Steen Steensen Blicher

Not to be confused with Steen Steensen Blicher (footballer).
Steen Steensen Blicher

Steen Steensen Blicher (11 October 1782, Vium – 26 March 1848 in Spentrup) was an author and poet born in Vium near Viborg, Denmark.

Biography

Blicher was the son of a literarily inclined Jutlandic parson whose family was distantly related to Martin Luther.

He grew up in close contact to nature and peasant life in the moor areas of Jutland. After trying his hand as a teacher and a tenant farmer, he at last became a parson like his father and from 1825-1847 served in the parish at Spentrup.

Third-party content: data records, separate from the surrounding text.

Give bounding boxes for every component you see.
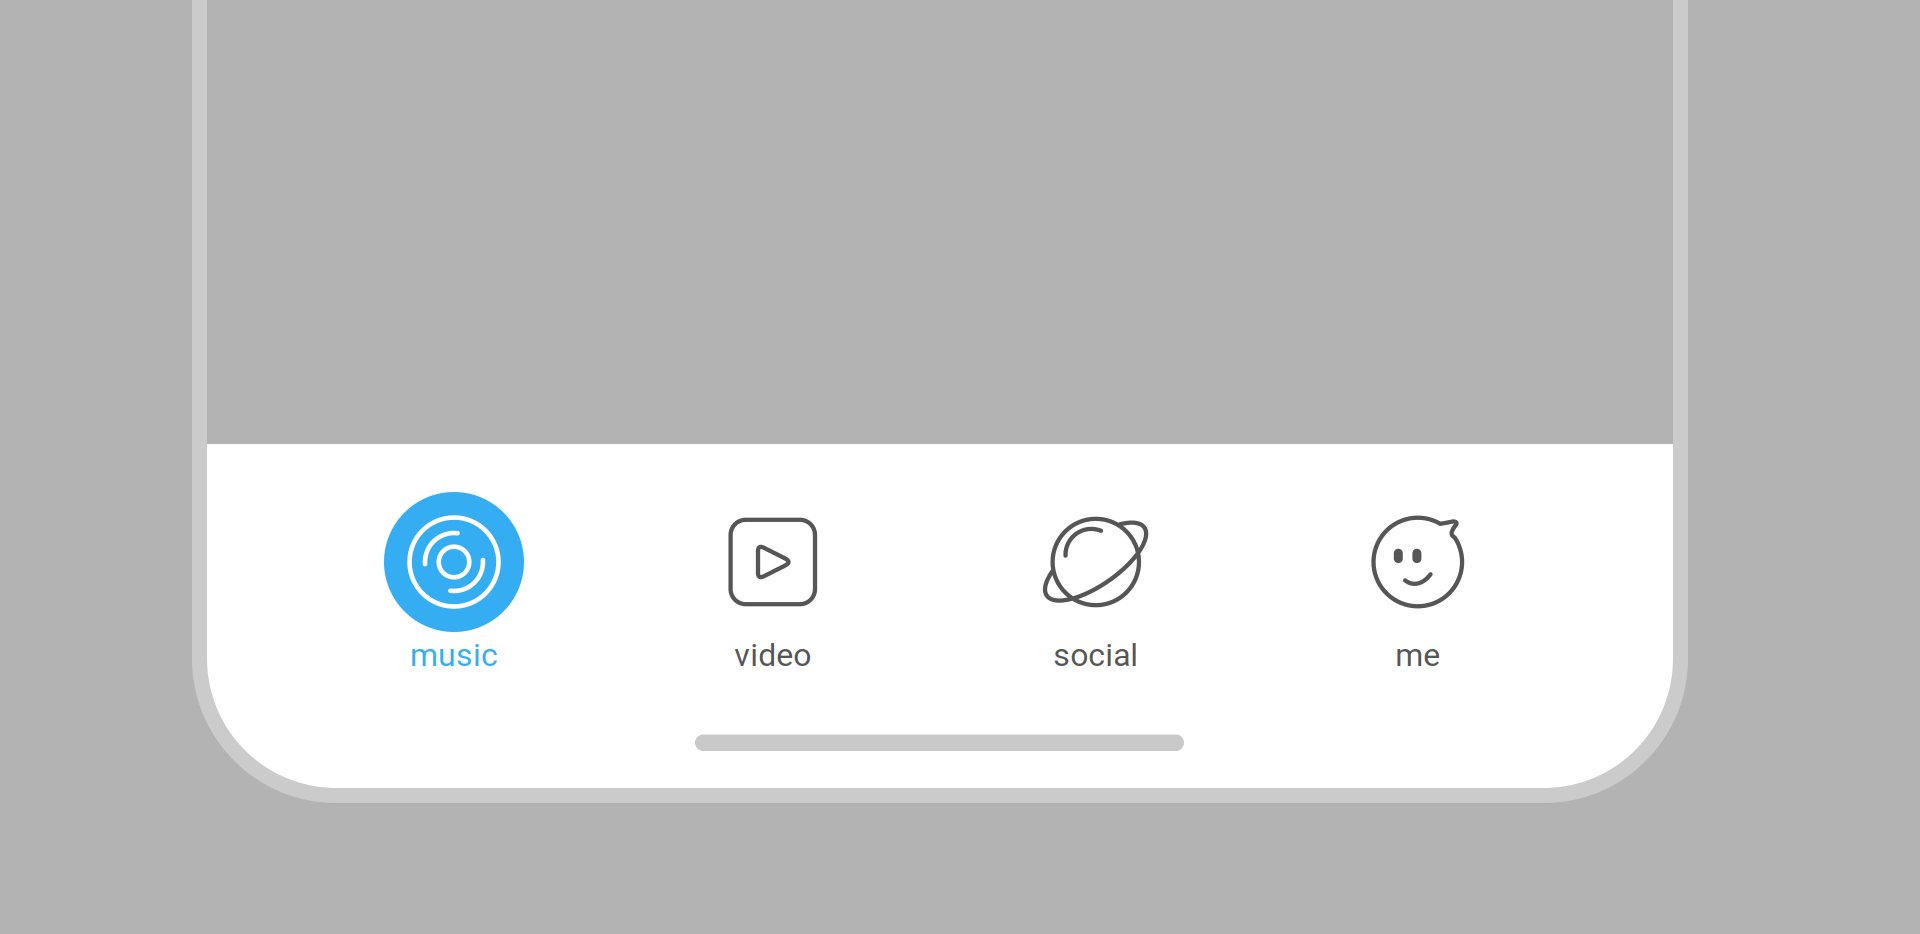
staticText: video bbox=[734, 636, 811, 674]
button[interactable]: video bbox=[612, 484, 933, 700]
button[interactable]: me bbox=[1257, 484, 1578, 700]
staticText: me bbox=[1395, 636, 1440, 674]
staticText: social bbox=[1053, 636, 1138, 674]
staticText: music bbox=[410, 636, 498, 674]
button[interactable]: music bbox=[294, 484, 614, 700]
button[interactable]: social bbox=[935, 484, 1256, 700]
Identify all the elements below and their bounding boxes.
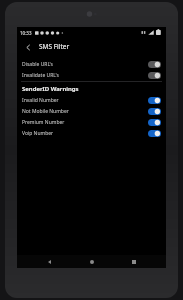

As a clergyman he is said to have been less than inspired. His main interests were hunting and writing. In 1842 he was accused of alcoholism and abandoned from a Cooperation of Danish writers.[1] Many struggles with his superiors the following years led to his dismissal shortly before his death.[2]

He had ten children, (seven sons and three daughters), with his wife Ernestine Juliane Berg whom he married on 11 June 1810.

Significance as a writer

Prose

Blicher is known as the pioneer of the novella in Danish. From the 1820s until his death he wrote several tales that were published in local periodicals (mostly dealing with his home region), as well as historical and amateur scientific sketches. Much of this work is entertainment but as many as twenty or thirty pieces have been called masterpieces.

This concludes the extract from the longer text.